You can hear the searching in his music. His career prospered, especially in the United States, where idealistic young people found themselves drawn to his reflective songs. Questing is a recurring theme.

"I suppose if you look back into those albums, 'Tea for the Tillerman,' 'Teaser & the Firecat,' 'Catch Bull at Four,' and so on, a person today would see quite clearly that there was a man who was not really comfortable; looking for something higher, better, and more real," Islam wrote in a booklet describing his transformation.

"In a rather unorthodox way, I was trying to find out the truth whilst still being a so-called 'superstar.'"

In 1976, his brother, David, knowing Stephen's fondness for philosophical and religious books, bought him a copy of the Qur'an on a visit to Jerusalem.

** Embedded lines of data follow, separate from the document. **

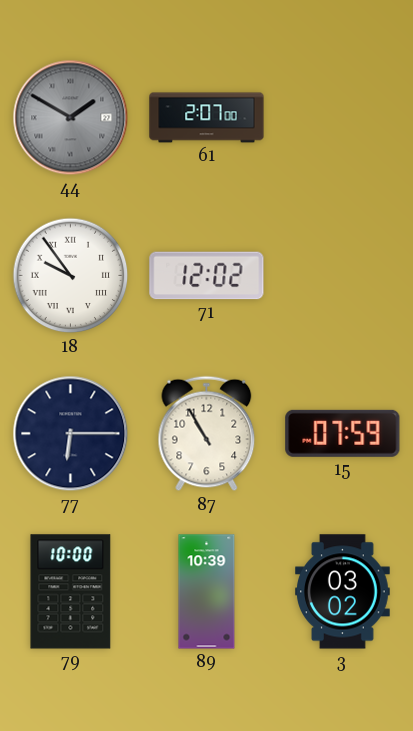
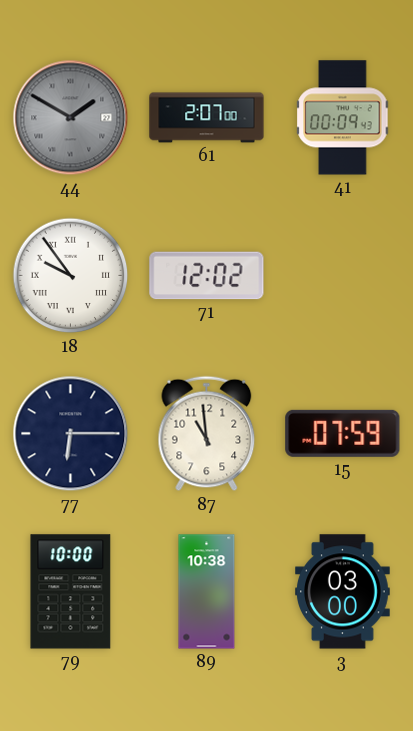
41: none -> 00:09
87: 10:55 -> 10:59
89: 10:39 -> 10:38
3: 03:02 -> 03:00
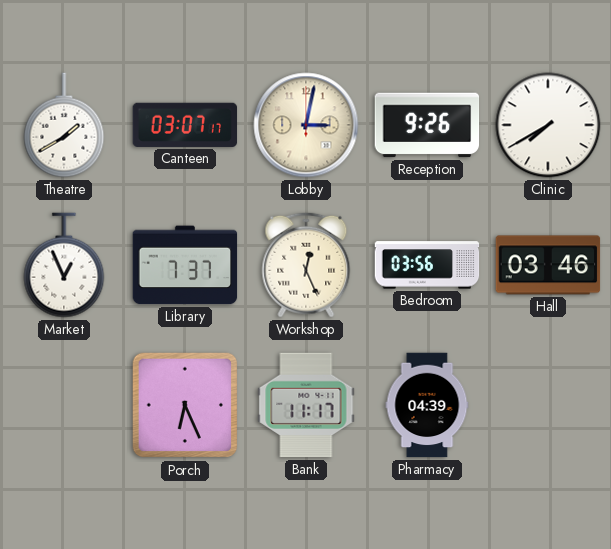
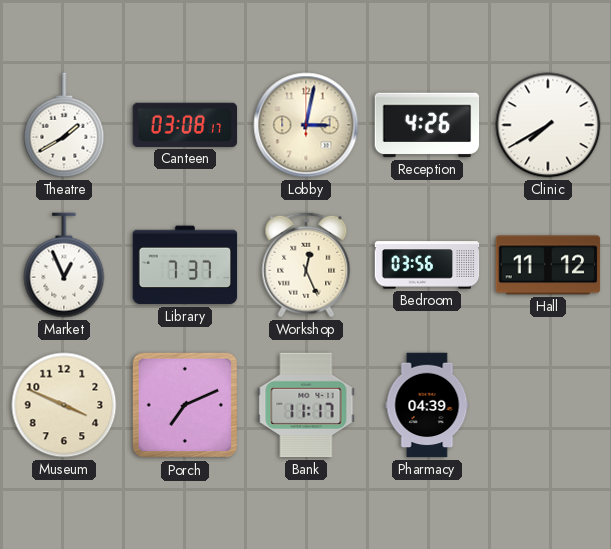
Canteen: 03:07 -> 03:08
Reception: 9:26 -> 4:26
Hall: 03:46 -> 11:12
Museum: none -> 3:49
Porch: 6:26 -> 7:11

"I was given the opportunity, in the last stages of my journey, to read the Qur'an," Islam said. "The big change came here. Accepting the concept of revelation was a big, important step forward.

"I kept on looking and tried to understand who authored the Qur'an. In the end, I realized the author's name was at the very beginning of the book."

He pauses naturally, not for dramatic effect, and turns to his listener, a smile on his face. "It says, 'In the name of God.'"

"It was at that point I had to accept a new form of knowledge, or a new way of receiving knowledge, and that is through trusting the word. I couldn't do that until my heart had accepted. That happened when I read a chapter of the Qur'an called "Joseph and the Story of Joseph, Son of Jacob."

"It says in the Qur'an, this is the most beautiful story. When I started to cry, I just knew this book was from God."

On a wintry Friday a year after receiving the Qur'an, he went to a mosque, enlisting the support of a local imam to learn how to become a Muslim. After making his testimony of faith that same day, his spiritual journey deepened.

He married his wife, Fawzia, a devout Muslim, in 1979. Today they have four daughters and one son, ranging in age from 12 to 19. In Great Britain, he is a leader in Muslim education and humanitarian projects. And in his heart, he said, he is at peace.